Pathological Regular Expression Performance

Pathological Regular Expression Performance

I just finished reading an excellent article by Russ Cox on regular expressions titled "Regular Expression Matching Can Be Simple And Fast", that describes the differences between the original Ken Thompson regexp implementation and the recursive backsearch implementation that has been perpetuated among many modern languages and libraries.

The underlying stress of the article is that the method used by Perl, Ruby, PHP, Java, PCRE and others is wasteful for many cases which can be decomposed into easily computed NFAs (non-deterministic finite automata) and should only need to switch to the recursive algorithm in the cases where it is needed. This would completely eliminate many pathological cases from O( 2^n ) to linear growth.

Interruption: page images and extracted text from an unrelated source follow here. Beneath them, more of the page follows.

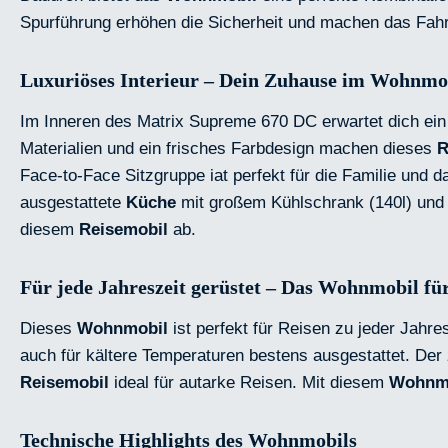
Spurführung erhöhen die Sicherheit und machen das Fah
Luxuriöses Interieur – Dein Zuhause im Wohnmo
Im Inneren des Matrix Supreme 670 DC erwartet dich e
Materialien und ein frisches Farbdesign machen dieses
R
Face-to-Face Sitzgruppe iat perfekt für die Familie und 
ausgestattete
Küche
mit großem Kühlschrank (140l) und 
diesem
Reisemobil
ab.
Für jede Jahreszeit gerüstet – Das Wohnmobil für 
Dieses
Wohnmobil
ist perfekt für Reisen zu jeder Jahr
auch für kältere Temperaturen bestens ausgestattet. De
Reisemobil
ideal für autarke Reisen. Mit diesem
Wohnm
Technische Highlights des Wohnmobils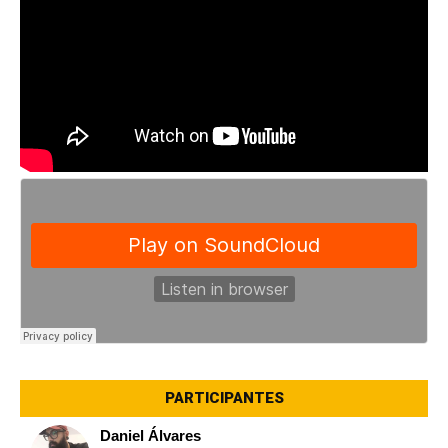
PARTICIPANTES
Daniel Álvares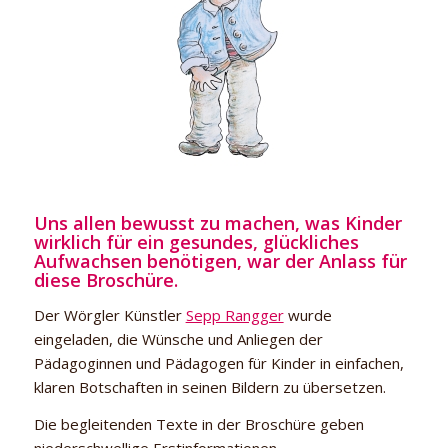
Mir geht es
gut!
Uns allen bewusst zu machen, was Kinder
wirklich für ein gesundes, glückliches
Aufwachsen benötigen, war der Anlass für
diese Broschüre.
Der Wörgler Künstler
Sepp Rangger
wurde
eingeladen, die Wünsche und Anliegen der
Pädagoginnen und Pädagogen für Kinder in einfachen,
klaren Botschaften in seinen Bildern zu übersetzen.
Die begleitenden Texte in der Broschüre geben
niederschwellige Erstinformationen.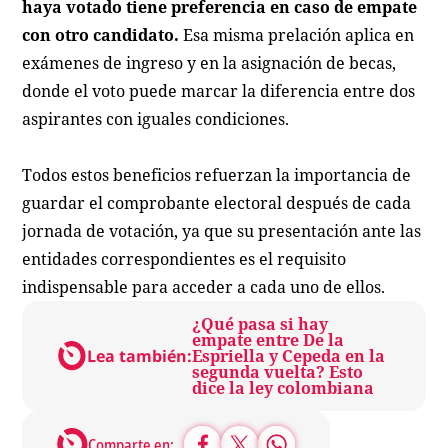
haya votado tiene preferencia en caso de empate
con otro candidato.
Esa misma prelación aplica en
exámenes de ingreso y en la asignación de becas,
donde el voto puede marcar la diferencia entre dos
aspirantes con iguales condiciones.
Todos estos beneficios refuerzan la importancia de
guardar el comprobante electoral después de cada
jornada de votación, ya que su presentación ante las
entidades correspondientes es el requisito
indispensable para acceder a cada uno de ellos.
¿Qué pasa si hay
empate entre De la
Lea también:
Espriella y Cepeda en la
segunda vuelta? Esto
dice la ley colombiana
Comparte en: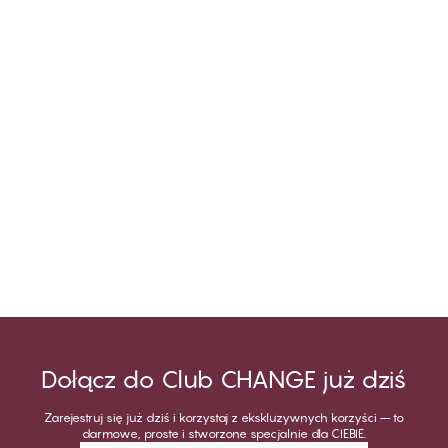
Dołącz do Club CHANGE już dziś
Zarejestruj się już dziś i korzystaj z ekskluzywnych korzyści – to
darmowe, proste i stworzone specjalnie dla CIEBIE.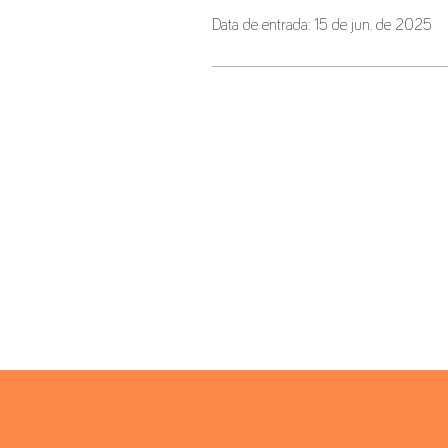
Data de entrada: 15 de jun. de 2025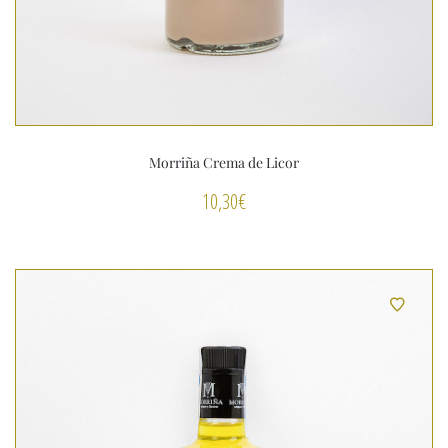
Morriña Crema de Licor
10,30
€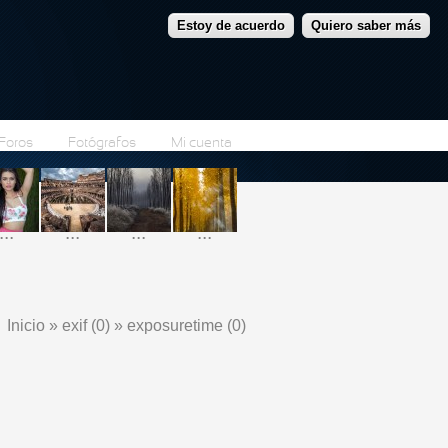
Estoy de acuerdo
Quiero saber más
Foros
Fotógrafos
Mi cuenta
...
...
...
...
Inicio
»
exif (0)
»
exposuretime (0)
Se encuentra usted aquí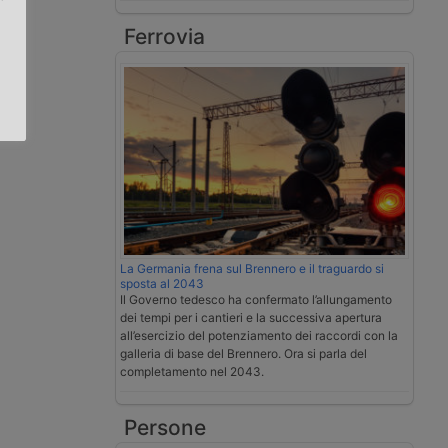
Ferrovia
.
La Germania frena sul Brennero e il traguardo si
sposta al 2043
Il Governo tedesco ha confermato l’allungamento
dei tempi per i cantieri e la successiva apertura
all’esercizio del potenziamento dei raccordi con la
galleria di base del Brennero. Ora si parla del
completamento nel 2043.
Persone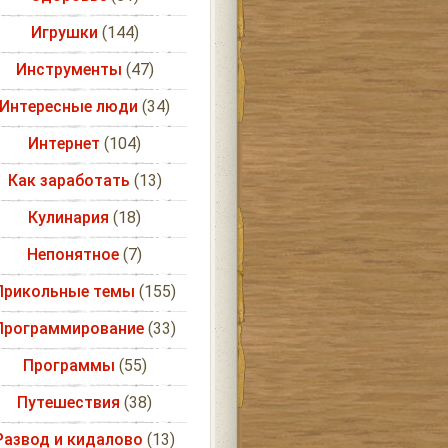
Игрушки
(144)
Инструменты
(47)
Интересные люди
(34)
Интернет
(104)
Как заработать
(13)
Кулинария
(18)
Непонятное
(7)
Прикольные темы
(155)
Программирование
(33)
Программы
(55)
Путешествия
(38)
Развод и кидалово
(13)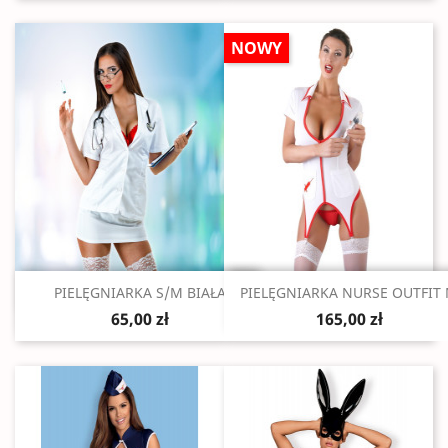
NOWY
Szybki podgląd
Szybki podgląd


PIELĘGNIARKA S/M BIAŁA
PIELĘGNIARKA NURSE OUTFIT
65,00 zł
165,00 zł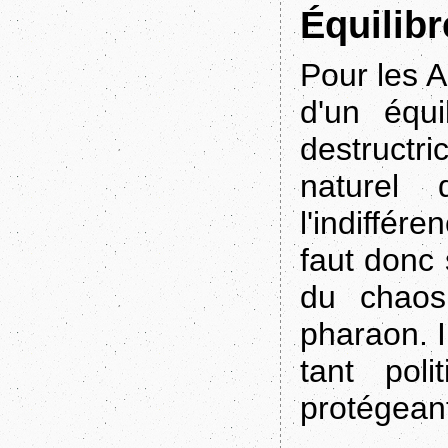
Équilibr
Pour les A
d'un équi
destructr
naturel
l'indiffé
faut donc
du chaos
pharaon. I
tant pol
protégeant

As the article itself was written in 2007 and mentions some very old versions of the languages and libraries the author tested against. Specifically, he uses Ruby 1.8.4, which is missing many of the optimizations that came in 1.8.6, and is now, practically a distant relative of the new 1.9.x implementation. So, this got me thinking (hoping?) that somewhere in the intervening 5 years one of the Ruby core developers was pointed to, heard of, or otherwise decided to look into regular expression efficiency and found this article or even Thompson's original 1968 paper (grumble grumble, not anymore since ACM put the PDF behind a pay-wall).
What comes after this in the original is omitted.